(Stored data)
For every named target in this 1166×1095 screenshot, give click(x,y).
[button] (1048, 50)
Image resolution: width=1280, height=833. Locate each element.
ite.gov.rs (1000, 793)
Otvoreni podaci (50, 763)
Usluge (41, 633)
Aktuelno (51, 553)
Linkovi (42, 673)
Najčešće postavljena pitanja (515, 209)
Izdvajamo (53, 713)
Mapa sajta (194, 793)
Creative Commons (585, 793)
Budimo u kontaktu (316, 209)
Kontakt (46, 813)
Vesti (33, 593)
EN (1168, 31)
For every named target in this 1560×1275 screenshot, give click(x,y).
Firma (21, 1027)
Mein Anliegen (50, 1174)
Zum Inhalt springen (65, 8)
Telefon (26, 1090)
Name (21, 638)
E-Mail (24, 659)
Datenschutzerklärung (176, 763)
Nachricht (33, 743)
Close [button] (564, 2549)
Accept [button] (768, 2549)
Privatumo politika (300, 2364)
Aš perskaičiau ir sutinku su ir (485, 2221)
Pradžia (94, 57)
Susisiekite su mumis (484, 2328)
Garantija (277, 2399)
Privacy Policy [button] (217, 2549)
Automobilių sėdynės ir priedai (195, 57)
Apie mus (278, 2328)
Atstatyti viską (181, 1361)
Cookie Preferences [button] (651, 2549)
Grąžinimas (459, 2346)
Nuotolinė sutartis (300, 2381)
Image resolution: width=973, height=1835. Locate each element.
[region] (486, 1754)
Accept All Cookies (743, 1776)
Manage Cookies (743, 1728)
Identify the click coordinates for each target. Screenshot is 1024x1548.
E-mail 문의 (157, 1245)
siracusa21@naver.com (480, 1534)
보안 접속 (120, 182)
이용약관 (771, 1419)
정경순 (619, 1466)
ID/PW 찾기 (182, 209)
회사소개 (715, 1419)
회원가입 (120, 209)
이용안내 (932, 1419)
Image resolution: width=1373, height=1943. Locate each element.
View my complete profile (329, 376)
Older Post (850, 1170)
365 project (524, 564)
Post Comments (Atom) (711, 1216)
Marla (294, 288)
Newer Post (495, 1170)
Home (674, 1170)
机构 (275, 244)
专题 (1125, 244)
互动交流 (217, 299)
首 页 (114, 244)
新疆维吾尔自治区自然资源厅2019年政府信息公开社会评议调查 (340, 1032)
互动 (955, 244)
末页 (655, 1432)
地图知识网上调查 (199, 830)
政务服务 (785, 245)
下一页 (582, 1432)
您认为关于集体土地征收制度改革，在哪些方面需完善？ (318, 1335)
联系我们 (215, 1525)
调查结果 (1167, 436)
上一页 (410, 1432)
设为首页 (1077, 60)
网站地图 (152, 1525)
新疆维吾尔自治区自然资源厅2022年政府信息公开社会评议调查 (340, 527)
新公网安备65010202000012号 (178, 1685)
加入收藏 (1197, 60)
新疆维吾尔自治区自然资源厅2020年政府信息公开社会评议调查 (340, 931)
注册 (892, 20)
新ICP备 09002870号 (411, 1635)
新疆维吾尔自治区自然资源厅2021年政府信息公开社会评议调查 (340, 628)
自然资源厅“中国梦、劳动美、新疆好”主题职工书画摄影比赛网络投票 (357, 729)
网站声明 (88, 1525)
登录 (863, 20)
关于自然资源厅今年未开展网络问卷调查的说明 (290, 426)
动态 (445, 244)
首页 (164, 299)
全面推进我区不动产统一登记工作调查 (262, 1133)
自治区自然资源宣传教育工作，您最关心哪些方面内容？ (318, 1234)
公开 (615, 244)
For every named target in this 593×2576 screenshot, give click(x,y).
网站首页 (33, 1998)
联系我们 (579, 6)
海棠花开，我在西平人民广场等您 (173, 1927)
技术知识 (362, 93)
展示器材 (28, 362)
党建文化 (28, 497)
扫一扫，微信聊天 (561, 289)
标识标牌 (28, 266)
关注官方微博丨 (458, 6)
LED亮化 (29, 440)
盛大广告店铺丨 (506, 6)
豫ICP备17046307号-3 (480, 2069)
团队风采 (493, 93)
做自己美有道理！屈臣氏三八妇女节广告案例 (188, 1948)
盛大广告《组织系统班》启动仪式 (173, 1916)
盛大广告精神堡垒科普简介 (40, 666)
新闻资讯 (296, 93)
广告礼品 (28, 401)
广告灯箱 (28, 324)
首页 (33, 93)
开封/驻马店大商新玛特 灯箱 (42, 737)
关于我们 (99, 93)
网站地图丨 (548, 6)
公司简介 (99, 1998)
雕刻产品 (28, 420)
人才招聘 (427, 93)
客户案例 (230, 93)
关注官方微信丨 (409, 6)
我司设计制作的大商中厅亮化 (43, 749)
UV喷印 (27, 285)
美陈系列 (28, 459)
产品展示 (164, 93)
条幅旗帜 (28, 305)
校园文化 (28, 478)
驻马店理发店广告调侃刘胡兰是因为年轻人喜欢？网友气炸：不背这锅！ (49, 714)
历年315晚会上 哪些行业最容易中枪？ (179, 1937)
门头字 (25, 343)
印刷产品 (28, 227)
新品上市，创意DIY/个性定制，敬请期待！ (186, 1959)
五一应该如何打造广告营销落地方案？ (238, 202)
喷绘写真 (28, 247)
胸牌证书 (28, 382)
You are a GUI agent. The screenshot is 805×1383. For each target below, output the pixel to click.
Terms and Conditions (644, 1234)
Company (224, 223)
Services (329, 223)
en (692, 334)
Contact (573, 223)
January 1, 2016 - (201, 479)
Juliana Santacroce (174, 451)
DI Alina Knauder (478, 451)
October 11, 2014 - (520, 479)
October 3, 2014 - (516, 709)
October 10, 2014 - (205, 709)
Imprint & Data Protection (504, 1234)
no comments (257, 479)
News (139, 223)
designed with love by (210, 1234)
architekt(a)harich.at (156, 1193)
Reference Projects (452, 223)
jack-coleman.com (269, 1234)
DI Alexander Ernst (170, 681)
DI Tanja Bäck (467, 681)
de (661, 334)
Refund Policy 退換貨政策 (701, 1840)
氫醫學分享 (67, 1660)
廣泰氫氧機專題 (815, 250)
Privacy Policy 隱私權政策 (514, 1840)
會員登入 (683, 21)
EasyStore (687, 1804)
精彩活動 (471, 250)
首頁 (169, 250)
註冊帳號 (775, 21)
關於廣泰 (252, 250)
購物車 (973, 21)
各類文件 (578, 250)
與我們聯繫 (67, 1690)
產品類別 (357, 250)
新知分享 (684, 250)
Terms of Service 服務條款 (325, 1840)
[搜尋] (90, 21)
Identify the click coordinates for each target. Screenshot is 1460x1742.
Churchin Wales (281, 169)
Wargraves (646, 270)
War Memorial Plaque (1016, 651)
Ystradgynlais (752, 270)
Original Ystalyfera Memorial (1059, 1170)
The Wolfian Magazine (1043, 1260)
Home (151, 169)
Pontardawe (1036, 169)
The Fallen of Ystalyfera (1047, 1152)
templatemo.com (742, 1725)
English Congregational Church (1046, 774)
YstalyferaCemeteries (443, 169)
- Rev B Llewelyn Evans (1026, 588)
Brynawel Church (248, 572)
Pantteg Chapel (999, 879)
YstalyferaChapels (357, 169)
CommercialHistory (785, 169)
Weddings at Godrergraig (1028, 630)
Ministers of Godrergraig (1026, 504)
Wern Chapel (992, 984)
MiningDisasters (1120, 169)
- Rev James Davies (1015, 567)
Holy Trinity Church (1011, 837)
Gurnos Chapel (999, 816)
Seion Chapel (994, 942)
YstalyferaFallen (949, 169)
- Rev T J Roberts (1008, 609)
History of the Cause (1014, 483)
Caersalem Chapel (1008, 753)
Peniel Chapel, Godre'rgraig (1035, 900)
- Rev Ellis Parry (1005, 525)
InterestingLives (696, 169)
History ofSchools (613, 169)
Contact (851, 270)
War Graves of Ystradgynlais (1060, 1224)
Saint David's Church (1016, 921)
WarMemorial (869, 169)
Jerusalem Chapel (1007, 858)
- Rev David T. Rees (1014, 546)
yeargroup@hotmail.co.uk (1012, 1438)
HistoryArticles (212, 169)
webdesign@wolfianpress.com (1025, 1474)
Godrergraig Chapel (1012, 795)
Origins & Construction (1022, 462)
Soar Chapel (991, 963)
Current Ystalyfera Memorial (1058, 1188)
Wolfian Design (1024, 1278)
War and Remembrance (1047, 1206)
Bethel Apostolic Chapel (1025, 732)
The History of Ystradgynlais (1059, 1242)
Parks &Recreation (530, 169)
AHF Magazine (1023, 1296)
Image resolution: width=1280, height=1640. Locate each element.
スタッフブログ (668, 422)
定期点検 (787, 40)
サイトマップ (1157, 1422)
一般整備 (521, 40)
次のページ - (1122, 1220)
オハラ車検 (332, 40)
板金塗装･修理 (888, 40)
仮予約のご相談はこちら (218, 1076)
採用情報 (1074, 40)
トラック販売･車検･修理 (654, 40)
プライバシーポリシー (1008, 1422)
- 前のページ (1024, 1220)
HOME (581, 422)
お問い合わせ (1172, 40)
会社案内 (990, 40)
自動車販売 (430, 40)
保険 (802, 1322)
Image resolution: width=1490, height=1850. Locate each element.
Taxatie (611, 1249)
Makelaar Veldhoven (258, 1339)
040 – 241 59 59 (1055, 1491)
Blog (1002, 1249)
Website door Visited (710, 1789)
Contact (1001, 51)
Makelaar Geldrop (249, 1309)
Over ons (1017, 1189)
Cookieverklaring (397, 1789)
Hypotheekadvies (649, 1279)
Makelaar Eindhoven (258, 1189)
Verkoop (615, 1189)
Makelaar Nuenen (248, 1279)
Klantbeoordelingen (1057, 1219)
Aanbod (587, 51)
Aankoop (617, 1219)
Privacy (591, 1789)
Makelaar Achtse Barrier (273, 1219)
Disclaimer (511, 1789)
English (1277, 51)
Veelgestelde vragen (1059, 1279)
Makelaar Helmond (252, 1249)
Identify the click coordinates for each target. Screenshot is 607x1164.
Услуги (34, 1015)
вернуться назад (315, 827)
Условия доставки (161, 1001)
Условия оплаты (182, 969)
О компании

- YOUR INSTRUCTIONS: Search the entries for the word "Ystradgynlais". Copy each line where it appears.

- ANSWER SECTION:
Ystradgynlais (752, 270)
War Graves of Ystradgynlais (1060, 1224)
The History of Ystradgynlais (1059, 1242)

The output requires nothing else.